How much does carrier roaming cost for a week in France?
AT&T: $70/week (International Day Pass at $10/day). Verizon: $70/week (TravelPass). T-Mobile: free at 256 Kbps or $105/week for usable speed. The cheapest eSIM for France starts at $0.61/GB on Orange's 5G network — better per-GB value than all three carriers.
Fact check
3 roaming myths that cost travelers money in France
eSIM drains more battery than a physical SIM
An eSIM is a programmable chip embedded in your phone's hardware — the same radio module that handles physical SIM cards. It draws no additional power beyond what a physical SIM uses. Battery drain in France is driven by signal strength and data activity, not by SIM format. Weak signal forces your radio to search harder — that is the actual drain variable regardless of SIM type.
A VPN eliminates roaming costs
A VPN changes the routing of your data packets — it does not change which cellular network your phone connects to. In France, your phone attaches to Orange's towers whether or not a VPN is active. AT&T still bills $10/day for that connection even when you tunnel traffic through a VPN server. A VPN also adds 10–20% overhead to your total data consumption on top of the carrier charge.

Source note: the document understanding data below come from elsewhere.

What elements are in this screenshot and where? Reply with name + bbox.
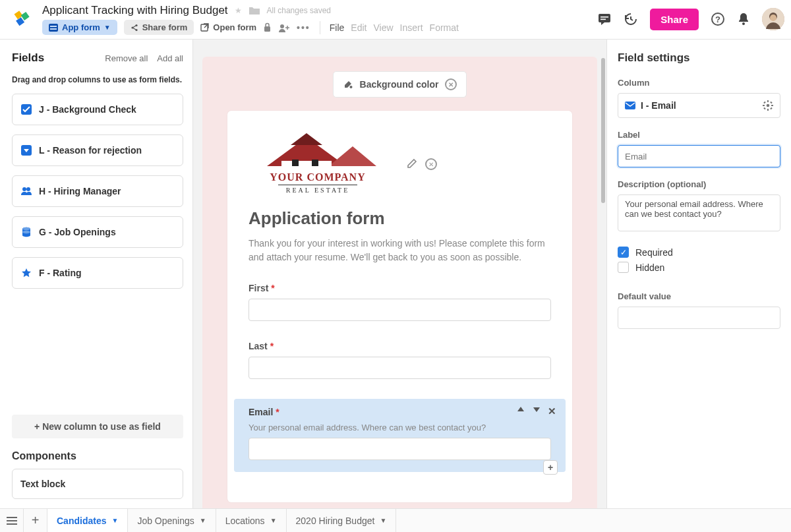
share-button[interactable]: Share	[650, 9, 699, 30]
svg-point-24	[26, 187, 30, 191]
tab-candidates[interactable]: Candidates▼	[47, 509, 128, 532]
svg-point-23	[22, 187, 26, 191]
app-form-button[interactable]: App form ▼	[42, 20, 117, 35]
svg-rect-33	[763, 105, 765, 106]
components-heading: Components	[12, 450, 183, 462]
svg-point-28	[349, 86, 352, 88]
logo-company-sub: REAL ESTATE	[249, 187, 387, 194]
field-card-jobs[interactable]: G - Job Openings	[12, 216, 183, 248]
new-column-button[interactable]: + New column to use as field	[12, 415, 183, 438]
open-form-button[interactable]: Open form	[200, 22, 256, 32]
tab-label: Job Openings	[137, 516, 194, 526]
select-icon	[20, 144, 32, 156]
lock-icon[interactable]	[263, 22, 272, 32]
move-up-icon[interactable]	[516, 405, 525, 417]
add-field-below-button[interactable]: +	[543, 460, 558, 475]
caret-down-icon: ▼	[270, 517, 277, 524]
background-color-pill[interactable]: Background color ✕	[333, 71, 467, 98]
share-form-button[interactable]: Share form	[124, 20, 194, 35]
field-card-hm[interactable]: H - Hiring Manager	[12, 175, 183, 207]
field-label: H - Hiring Manager	[39, 186, 121, 196]
form-field-last[interactable]: Last *	[249, 341, 551, 379]
bg-color-text: Background color	[360, 79, 439, 90]
component-text-block[interactable]: Text block	[12, 469, 183, 499]
svg-rect-34	[771, 105, 773, 106]
required-checkbox-row[interactable]: ✓ Required	[618, 247, 780, 258]
menu-edit[interactable]: Edit	[351, 22, 366, 33]
form-field-email[interactable]: ✕ Email * Your personal email address. W…	[234, 399, 566, 472]
required-checkbox[interactable]: ✓	[618, 247, 629, 258]
folder-icon[interactable]	[249, 6, 260, 15]
remove-all-link[interactable]: Remove all	[105, 53, 148, 63]
required-mark: *	[270, 341, 274, 351]
gear-icon[interactable]	[763, 100, 773, 111]
add-sheet-icon[interactable]: +	[24, 509, 47, 532]
description-input[interactable]	[618, 194, 780, 231]
form-title[interactable]: Application form	[249, 208, 551, 229]
toolbar: App form ▼ Share form Open form ••• Fi	[42, 20, 459, 35]
share-form-label: Share form	[142, 22, 188, 32]
svg-rect-12	[599, 14, 610, 22]
vertical-scrollbar[interactable]	[600, 40, 605, 508]
main: Fields Remove all Add all Drag and drop …	[0, 40, 791, 508]
default-value-input[interactable]	[618, 307, 780, 329]
svg-point-20	[770, 15, 776, 21]
move-down-icon[interactable]	[532, 405, 541, 417]
remove-field-icon[interactable]: ✕	[548, 405, 556, 417]
hidden-checkbox[interactable]	[618, 262, 629, 273]
menu-file[interactable]: File	[330, 22, 345, 33]
add-all-link[interactable]: Add all	[157, 53, 183, 63]
bottom-tabs: + Candidates▼ Job Openings▼ Locations▼ 2…	[0, 508, 791, 532]
center-panel: Background color ✕	[193, 40, 606, 508]
form-field-first[interactable]: First *	[249, 283, 551, 321]
favorite-icon[interactable]: ★	[235, 6, 242, 15]
history-icon[interactable]	[624, 12, 638, 26]
last-input[interactable]	[249, 357, 551, 379]
svg-rect-10	[264, 26, 270, 32]
form-intro[interactable]: Thank you for your interest in working w…	[249, 237, 551, 264]
field-card-rating[interactable]: F - Rating	[12, 257, 183, 289]
menu-format[interactable]: Format	[430, 22, 459, 33]
tab-2020-hiring-budget[interactable]: 2020 Hiring Budget▼	[287, 509, 397, 532]
hidden-checkbox-row[interactable]: Hidden	[618, 262, 780, 273]
edit-logo-icon[interactable]	[407, 158, 417, 170]
svg-rect-31	[767, 100, 769, 102]
svg-point-11	[280, 24, 284, 28]
form-canvas: Background color ✕	[202, 57, 597, 508]
column-selector[interactable]: I - Email	[618, 93, 780, 118]
field-card-reason[interactable]: L - Reason for rejection	[12, 134, 183, 166]
field-card-bgcheck[interactable]: J - Background Check	[12, 94, 183, 125]
first-input[interactable]	[249, 299, 551, 321]
doc-title[interactable]: Applicant Tracking with Hiring Budget	[42, 4, 228, 17]
avatar[interactable]	[762, 8, 784, 30]
help-icon[interactable]: ?	[711, 12, 725, 26]
svg-rect-38	[770, 107, 773, 110]
tab-job-openings[interactable]: Job Openings▼	[128, 509, 216, 532]
label-input[interactable]	[618, 145, 780, 167]
svg-point-27	[22, 227, 30, 230]
email-input[interactable]	[249, 438, 551, 460]
add-user-icon[interactable]	[278, 23, 290, 32]
column-heading: Column	[618, 78, 780, 88]
tab-locations[interactable]: Locations▼	[216, 509, 287, 532]
right-tools: Share ?	[597, 8, 784, 30]
svg-rect-5	[50, 28, 57, 30]
bell-icon[interactable]	[737, 12, 750, 26]
svg-rect-3	[49, 24, 58, 32]
column-value: I - Email	[641, 100, 676, 111]
comment-icon[interactable]	[597, 13, 612, 26]
more-icon[interactable]: •••	[297, 22, 310, 33]
label-heading: Label	[618, 130, 780, 140]
sheets-menu-icon[interactable]	[0, 509, 24, 532]
form-logo[interactable]: YOUR COMPANY REAL ESTATE ✕	[249, 133, 400, 192]
clear-bg-icon[interactable]: ✕	[445, 78, 457, 90]
app-logo[interactable]	[11, 8, 33, 30]
database-icon	[20, 226, 32, 238]
tab-label: 2020 Hiring Budget	[296, 516, 375, 526]
menu-view[interactable]: View	[373, 22, 393, 33]
menu-insert[interactable]: Insert	[400, 22, 423, 33]
open-form-label: Open form	[213, 22, 256, 32]
remove-logo-icon[interactable]: ✕	[425, 158, 437, 170]
caret-down-icon: ▼	[380, 517, 386, 524]
form-card: YOUR COMPANY REAL ESTATE ✕ Application f…	[227, 111, 572, 502]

eSIMs use different, slower networks
A travel eSIM in France connects to the same Orange towers as AT&T and Verizon roaming. The radio frequency bands, signal strength, and 5G speed are identical. AT&T's roaming agreement with Orange and a travel eSIM provider's agreement with Orange both access the same physical infrastructure. No speed penalty exists for switching from roaming to eSIM.
Our recommendation
The numbers: eSIM vs roaming in France
Our analysis for France points to Holafly. Holafly's unlimited plan runs on Orange in France at $3.49/day with no data cap. For trips longer than 5 days, unlimited data removes the guesswork of picking the right GB tier. Streaming, video calls, and tethering all work without watching a usage meter. Airalo is the pick if you use less than 2 GB/day — a 1GB plan at $3.99 costs less for light users.
France eSIM vs Vodafone roaming: the price difference
eSIM data in France starts from $0.61. Vodafone roaming starts from $6/day.